Private telecom operators understated a total of Rs 61,064.56 crore in adjusted gross revenue (AGR) during the financial years starting 2010-11 to 2014-15, according to report on underreporting of revenues by the telecom sector released by the Comptroller and Auditor General of India this week.
The CAG audited six telecom companies — Bharti Airtel, Vodafone, Aircel, Idea, Reliance Communication and Sistema Shyam Teleservices Ltd (SSTL), and said that with the exception of SSTL the other five operators had shown a short payment of revenue to the exchequer to the tune of Rs 7,697.62 crore.
According to the report, the netting of revenue from infrastructure sharing and non-inclusion of forex gains, interest income and sale of investment also led to understating of revenue.
The interest due on the short paid revenue share, for the period up to March 2016 was Rs 4,531.62 crore, the CAG report accessed by International Business Times said.
The audited companies had understated their license fee (LF) and weighted spectrum usage charge (SUC), which was fixed last year at a minimum of 3 percent of revenues.
The report said the understatement was due to "netting off of revenue" on promotional schemes such as free talk time and discounts paid to postpaid subscribers on roaming services, besides accounting adjustments for commission or discount paid to distributors and agents.
As part of the accounting readjustments, these promotional offers were illegally deducted from the prepaid revenue services, the CAG report said.
Revenue share collected by Department of Telecom (2010-11 to 2014-15):
When freebies went off the books
During the period falling between 2010-11 and 2014-15, the report said that free air-time and other promotional offers worth Rs 2,385.35 crore given to customers was not recognised in the gross revenues or AGR.

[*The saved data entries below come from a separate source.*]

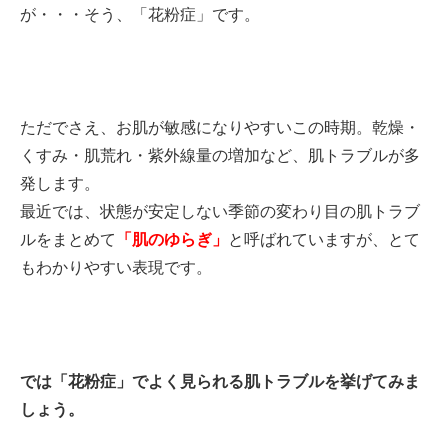
が・・・そう、「花粉症」です。
ただでさえ、お肌が敏感になりやすいこの時期。乾燥・
くすみ・肌荒れ・紫外線量の増加など、肌トラブルが多
発します。
最近では、状態が安定しない季節の変わり目の肌トラブ
ルをまとめて
「肌のゆらぎ」
と呼ばれていますが、とて
もわかりやすい表現です。
では「花粉症」でよく見られる肌トラブルを挙げてみま
しょう。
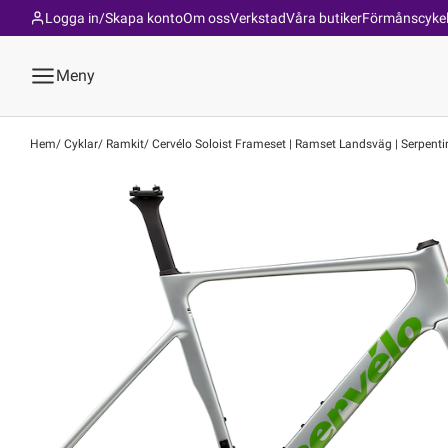
Logga in/Skapa konto
Om oss
Verkstad
Våra butiker
Förmånscyke
Meny
Hem
Cyklar
Ramkit
Cervélo Soloist Frameset | Ramset Landsväg | Serpenti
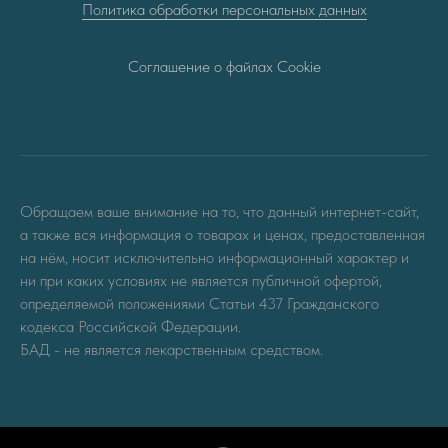
Политика обработки персональных данных
Соглашение о файлах Cookie
Обращаем ваше внимание на то, что данный интернет-сайт,
а также вся информация о товарах и ценах, предоставленная
на нём, носит исключительно информационный характер и
ни при каких условиях не является публичной офертой,
определяемой положениями Статьи 437 Гражданского
кодекса Российской Федерации.
БАД - не является лекарственным средством.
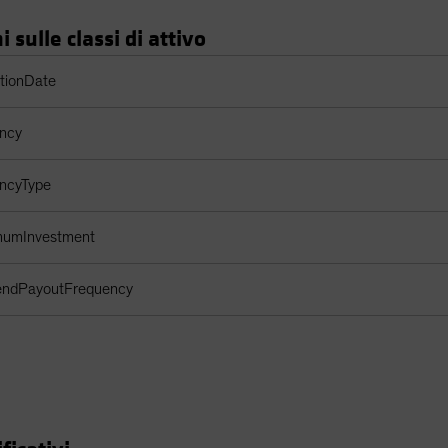
 sulle classi di attivo
 di azioni
ptionDate
ency
encyType
imumInvestment
dendPayoutFrequency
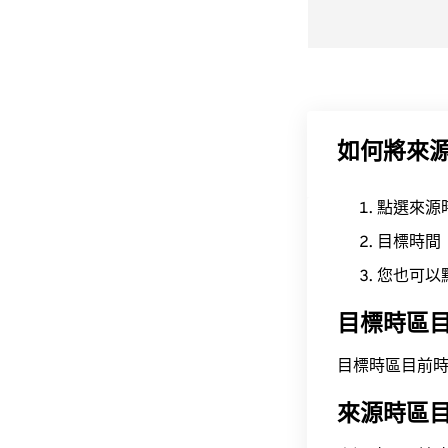
如何將來
點選來源
目標時間
您也可以
目標時區
目標時區目前時間為 A
來源時區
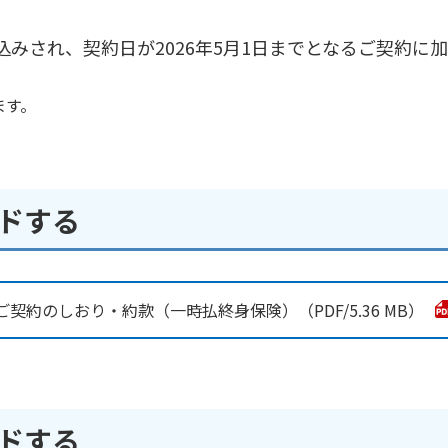
し込みされ、契約日が2026年5月1日までとなるご契約
ます。
ードする
ご契約のしおり・約款（一時払終身保険）
5.36 MB
ードする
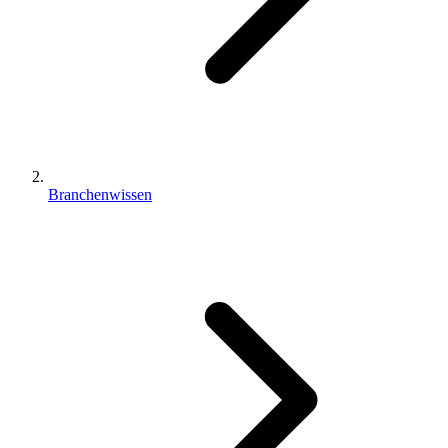
Branchenwissen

"Since offers to customers like free airtime is part of overall commercial strategy to enhance business, the costs of such offers/discounts/rebate were in the nature of expenses. Further as per licence agreement service revenue should be shown gross without any setoff," the CAG report noted.

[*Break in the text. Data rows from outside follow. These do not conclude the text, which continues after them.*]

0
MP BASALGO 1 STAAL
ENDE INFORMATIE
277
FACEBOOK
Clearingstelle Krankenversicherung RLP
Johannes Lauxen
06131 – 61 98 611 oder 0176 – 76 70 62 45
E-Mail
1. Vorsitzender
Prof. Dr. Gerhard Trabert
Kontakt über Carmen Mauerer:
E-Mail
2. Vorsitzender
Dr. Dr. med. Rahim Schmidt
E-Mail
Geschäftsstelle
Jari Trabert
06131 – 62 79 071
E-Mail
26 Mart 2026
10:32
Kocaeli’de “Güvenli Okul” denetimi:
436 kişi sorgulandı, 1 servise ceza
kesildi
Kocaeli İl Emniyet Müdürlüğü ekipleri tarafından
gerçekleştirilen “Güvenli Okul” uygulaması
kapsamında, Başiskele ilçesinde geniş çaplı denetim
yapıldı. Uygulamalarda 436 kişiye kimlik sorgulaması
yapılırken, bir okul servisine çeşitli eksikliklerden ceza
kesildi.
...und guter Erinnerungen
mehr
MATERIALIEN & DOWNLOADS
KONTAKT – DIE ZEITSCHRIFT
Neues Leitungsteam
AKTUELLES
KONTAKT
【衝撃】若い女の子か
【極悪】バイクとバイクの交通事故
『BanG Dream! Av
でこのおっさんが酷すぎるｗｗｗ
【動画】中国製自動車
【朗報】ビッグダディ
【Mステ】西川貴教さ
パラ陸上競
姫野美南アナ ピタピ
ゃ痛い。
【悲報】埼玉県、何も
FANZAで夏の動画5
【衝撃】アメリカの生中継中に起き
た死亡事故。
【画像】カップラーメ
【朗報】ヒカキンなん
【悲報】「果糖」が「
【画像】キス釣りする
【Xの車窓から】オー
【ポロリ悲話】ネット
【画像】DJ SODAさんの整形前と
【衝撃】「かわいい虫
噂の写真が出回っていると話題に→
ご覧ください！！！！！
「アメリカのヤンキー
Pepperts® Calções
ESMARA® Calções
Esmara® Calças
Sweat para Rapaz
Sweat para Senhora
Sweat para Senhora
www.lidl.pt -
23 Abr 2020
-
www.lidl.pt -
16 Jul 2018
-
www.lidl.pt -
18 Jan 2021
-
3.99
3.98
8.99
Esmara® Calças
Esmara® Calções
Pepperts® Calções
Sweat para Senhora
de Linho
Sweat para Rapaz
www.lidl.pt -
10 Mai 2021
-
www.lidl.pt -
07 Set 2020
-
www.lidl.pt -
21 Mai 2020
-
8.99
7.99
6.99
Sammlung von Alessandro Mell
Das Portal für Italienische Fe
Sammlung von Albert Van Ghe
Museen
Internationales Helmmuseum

CAG had raised under-reporting of revenues across various heads with the managements of the telecom companies and said that their replies were not acceptable since these freebies were being issued to customers as part of the overall commercial strategy of these companies to enhance business. "...therefore, they were in the nature of expenses and setoff for related items of expenses were not allowed as per the licence agreement," CAG said.
It also noted that details of the promotional offers were not turned over to it by the companies concerned. Noting that airtime is not a free commodity, the CAG said that telecom companies were foregoing revenues on promotional offers and other freebies instead of booking them as expenses. This was a clear avoidance of license fee and spectrum usage charges, the CAG said.
Short payments on LF and SUC fees to the government between the fiscal years 2011 and 2015 amounted to Rs 195.17 crore and Rs 133.33 crore respectively.
Under the New Telecom Policy (NPT) of 1999, which came into effect from April 1999, the revenue sharing regime was introduced in the Indian telecom sector. Under the NPT's revenue sharing system, telecom service providers are required to pay a percentage of their Adjusted Gross Revenue (AGR) as annual licence fee to the government.